Il voyait et pensait son théâtre comme un « humble théâtre d’amateur né loin dans le temps et dans l’espace ». Les trois pièces qu’il écrit dans toute sa carrière, presque en dilettante, l’ont été par un homme qui ne lisait jamais une ligne de théâtre. Et pourtant qui révolutionna celui. Il est des génies de cette trempe, qui, en un trait, une phrase, un dialogue, marquent à jamais leur art. Gombrowicz, le Orson Welles du théâtre !

« Yvonne » est une parodie shakespearienne. Tout Gombrowicz est d’ailleurs parodie, théâtre comme roman. Avec une approche toute autre, il fut avec Wiktacy, le révolutionnaire polonais. Longtemps interdit, très tardivement monté à l’étranger (1998 ! pour la première adaptation d’« Yvonne » en France). Parodie de la structure, des personnages, de la mise en scène.

Philippe Adrien a respecté à la lettre les indications de Gombrowicz : « Il s’agit d’accentuer tous les éléments grotesques et comiques qui neutralisent la trame désagréable de la pièce, sans pour autant perdre de vue la lucidité et le naturel dans la psychologie des personnages et l’action. »
Gombrowicz parle également de « nonchalance », « liberté de texte », de costumes « contemporains […] dotés de quelques éléments fantaisistes (par ex. pour le roi […] une couronne…) », d’« effets de lumière », de « caractère onirique et irréel ».
C’est exactement la vision que Philippe Adrien nous offre du texte. De l’absurde, de l’humour, du grand guignol, des jeux de lumière totalement oniriques, un fond de décor (arbres) en vidéo surréaliste. Un grand rêve. Un grand et douloureux songe.
Beckett, Ionesco, certes. Mais Lewis Carroll surtout. Lewis Carroll avant tout. Un palais enchanté et glauque à la fois. Des lumières toutes vertes, puis violettes ou bleues… Un songe effrayant et grandiose. Un lapin géant traverserait le décor, des tasses danseraient sur la scène, qu’on ne serait nullement surpris.

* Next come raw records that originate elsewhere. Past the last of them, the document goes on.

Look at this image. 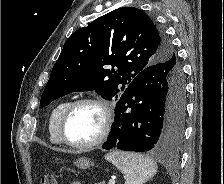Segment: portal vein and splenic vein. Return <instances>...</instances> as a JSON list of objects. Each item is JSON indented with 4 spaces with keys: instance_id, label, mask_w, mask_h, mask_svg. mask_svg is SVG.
Instances as JSON below:
<instances>
[{
    "instance_id": "1",
    "label": "portal vein and splenic vein",
    "mask_w": 224,
    "mask_h": 184,
    "mask_svg": "<svg viewBox=\"0 0 224 184\" xmlns=\"http://www.w3.org/2000/svg\"><path fill=\"white\" fill-rule=\"evenodd\" d=\"M108 184H115V180L114 179H110Z\"/></svg>"
}]
</instances>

L’interprétation, décalée avec des situations plutôt graves si on y regarde de près, est exceptionnelle. Aucun comédien ne peine. Force, puissance, justesse dans le ton. On sent la chose chirurgical, taillée au scalpel. Les trois rôles principaux sont éblouissants : Benjamin Guillard [le Roi Ignace] est tout à la fois drolatique et effrayant ; Camille Garcia [la Reine Marguerite] tendre et névrosée ; et Matthieu Marie [le Prince Philippe] est l’exemple même de ce que doit incarner un comédien sur scène : tension, tripes, sauvagerie tantôt puis évanescence ensuite des mots. Tout passe en cet acteur, certainement rappelé à la ressource au dernier moment, si l’on se fit à son nom collé à la va-vite sur le programme. Et c’est tant mieux, tellement on doute qu’un Philippe puisse être mieux incarné.

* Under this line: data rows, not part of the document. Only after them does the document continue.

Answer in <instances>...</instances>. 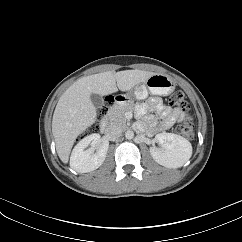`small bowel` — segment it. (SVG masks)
I'll return each mask as SVG.
<instances>
[{
    "instance_id": "obj_1",
    "label": "small bowel",
    "mask_w": 242,
    "mask_h": 242,
    "mask_svg": "<svg viewBox=\"0 0 242 242\" xmlns=\"http://www.w3.org/2000/svg\"><path fill=\"white\" fill-rule=\"evenodd\" d=\"M152 109L160 115V123L146 117L149 110V106L147 104L142 103L136 107V115L141 118V121L137 123V127L139 129H148L152 132H160L169 129L184 116L182 112L163 105L157 99L152 101Z\"/></svg>"
}]
</instances>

Le Roi : « Tout est permis avec elle. »

« Yvonne » est l’état des lieux d’une humanité en désespérance, en déliquescence. Perversion inhérente à l’amour du prochain. « Yvonne » est une réflexion sur le regard humain. C’est un miroir atroce et véridique sur nous-mêmes, notre miroir. Notre horreur. Notre sadisme ; et notre vide.

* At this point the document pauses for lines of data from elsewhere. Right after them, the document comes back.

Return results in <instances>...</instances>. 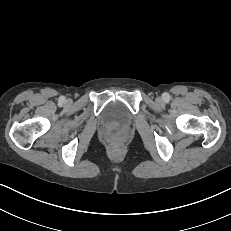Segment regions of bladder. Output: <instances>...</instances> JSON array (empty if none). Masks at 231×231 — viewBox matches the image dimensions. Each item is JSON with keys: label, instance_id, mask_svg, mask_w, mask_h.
I'll use <instances>...</instances> for the list:
<instances>
[{"label": "bladder", "instance_id": "obj_1", "mask_svg": "<svg viewBox=\"0 0 231 231\" xmlns=\"http://www.w3.org/2000/svg\"><path fill=\"white\" fill-rule=\"evenodd\" d=\"M131 115L129 111L120 103H109L102 114V121L110 127L122 128L129 124Z\"/></svg>", "mask_w": 231, "mask_h": 231}]
</instances>
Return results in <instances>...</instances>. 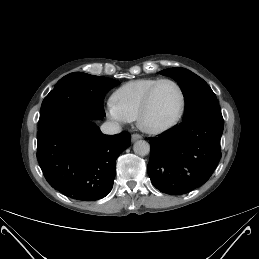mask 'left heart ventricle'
<instances>
[{
  "label": "left heart ventricle",
  "mask_w": 259,
  "mask_h": 259,
  "mask_svg": "<svg viewBox=\"0 0 259 259\" xmlns=\"http://www.w3.org/2000/svg\"><path fill=\"white\" fill-rule=\"evenodd\" d=\"M180 97L176 87L168 82L160 84L154 92L146 123L161 126L171 121L177 114Z\"/></svg>",
  "instance_id": "left-heart-ventricle-1"
}]
</instances>
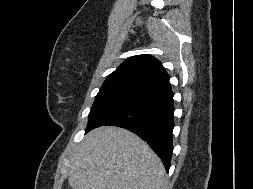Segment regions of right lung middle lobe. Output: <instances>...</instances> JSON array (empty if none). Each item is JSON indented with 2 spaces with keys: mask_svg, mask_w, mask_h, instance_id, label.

Royaume de Bourgogne, un monde clos, parfaitement en ordre. Un roi bien gentillet, adulé. Une reine qui apaise son ennui dans l’écriture de poèmes ridicules. Une cours parfaitement mécanisée, heureuse de l’être. Un prince qui badine. Tout est structuré, mathématiquement ordonné. Situation quelconque mais claire ; Shakespeare vous disait-on.

Et puis Yvonne. Yvonne, l’antithèse même de la beauté, de la finesse, du désir. De la vie. Une Cendrillon de placard, de bas étage, gauche et silencieuse, que seuls des adjectifs dédiés aux plantes et aux mollusques vont qualifier dans la bouche de tous les protagonistes. Yvonne, la laide ; Yvonne, la décérébrée ; Yvonne… la silencieuse. [4]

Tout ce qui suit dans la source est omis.